The Bank of England has revealed details of its corporate bond buying – it is to buy bonds in Apple, British American Tobacco, Imperial Brands, McDonald's and less controversially, GlaxoSmithKline, AstraZeneca and several other companies. But why?
Sometimes £435 billion isn’t enough. So far the Bank of England has spent, or is in the process of spending, £435 billion on government bonds via its quantitative easing programme or QE. But now the Bank of England is topping this up with £10 billion on corporate bond purchases.
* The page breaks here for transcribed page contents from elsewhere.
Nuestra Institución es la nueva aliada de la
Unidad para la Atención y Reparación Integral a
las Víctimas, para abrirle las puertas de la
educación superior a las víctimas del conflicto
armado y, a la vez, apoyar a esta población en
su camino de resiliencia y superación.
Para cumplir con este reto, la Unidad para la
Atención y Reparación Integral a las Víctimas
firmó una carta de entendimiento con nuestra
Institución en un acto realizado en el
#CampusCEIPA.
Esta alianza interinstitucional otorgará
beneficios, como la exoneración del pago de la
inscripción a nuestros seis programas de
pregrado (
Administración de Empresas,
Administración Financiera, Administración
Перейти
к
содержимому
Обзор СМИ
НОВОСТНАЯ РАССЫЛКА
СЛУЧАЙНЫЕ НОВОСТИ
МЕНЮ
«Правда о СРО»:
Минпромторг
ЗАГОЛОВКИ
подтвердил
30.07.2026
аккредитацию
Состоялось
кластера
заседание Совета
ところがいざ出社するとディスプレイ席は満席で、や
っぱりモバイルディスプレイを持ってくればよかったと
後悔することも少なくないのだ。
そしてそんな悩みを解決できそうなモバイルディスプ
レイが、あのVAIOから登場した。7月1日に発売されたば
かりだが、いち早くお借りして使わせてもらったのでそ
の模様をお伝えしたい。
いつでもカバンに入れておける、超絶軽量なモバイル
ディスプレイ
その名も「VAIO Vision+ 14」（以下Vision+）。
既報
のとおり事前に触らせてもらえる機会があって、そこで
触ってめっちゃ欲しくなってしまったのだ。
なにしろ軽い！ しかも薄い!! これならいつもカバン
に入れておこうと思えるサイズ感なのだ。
The problem with QE is that it involves indirectly lending to an organisation that is trying to cut borrowing – namely the UK government. So all that QE really does is push up on asset prices, making bonds really expensive, and in turn forcing other asset prices, such as property or shares, up.
But despite all that QE, the economy has been limping forward.
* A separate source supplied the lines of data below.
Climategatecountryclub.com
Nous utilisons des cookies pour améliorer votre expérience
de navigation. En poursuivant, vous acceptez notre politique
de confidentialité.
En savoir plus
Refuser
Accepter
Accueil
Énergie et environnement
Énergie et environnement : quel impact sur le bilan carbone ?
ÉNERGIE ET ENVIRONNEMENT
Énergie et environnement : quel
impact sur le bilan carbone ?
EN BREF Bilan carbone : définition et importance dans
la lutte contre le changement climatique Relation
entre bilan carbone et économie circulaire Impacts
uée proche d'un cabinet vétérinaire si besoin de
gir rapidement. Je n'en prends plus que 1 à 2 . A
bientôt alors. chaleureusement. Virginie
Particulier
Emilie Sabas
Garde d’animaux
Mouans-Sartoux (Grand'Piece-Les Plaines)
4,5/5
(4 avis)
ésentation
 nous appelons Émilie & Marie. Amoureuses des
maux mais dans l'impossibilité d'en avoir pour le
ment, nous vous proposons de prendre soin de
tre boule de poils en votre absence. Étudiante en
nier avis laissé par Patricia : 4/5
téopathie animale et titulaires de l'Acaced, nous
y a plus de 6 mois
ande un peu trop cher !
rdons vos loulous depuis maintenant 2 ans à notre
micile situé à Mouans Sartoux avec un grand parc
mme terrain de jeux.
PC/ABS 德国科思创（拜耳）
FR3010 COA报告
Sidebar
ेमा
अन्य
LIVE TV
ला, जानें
Now the Bank of England is adding to it, with £10 billion in corporate bond purchases.
There are some rules.
Rule number one: lend to companies that are as a steady as rocks, take no risks whatsoever.
Rule number two: don’t lend to entrepreneurs or businesses that really could do with the cash.
Rule number three: lend to companies that contribute to the UK Economy.
Rule number four: don’t lend to entrepreneurs or businesses that really could do with the cash.
Rule number five: lend to companies that are so successful they don’t need any help whatsoever in their borrowing such as Apple, that has more money sitting in its bank accounts – avoiding tax – than it borrows – and by quite a big margin.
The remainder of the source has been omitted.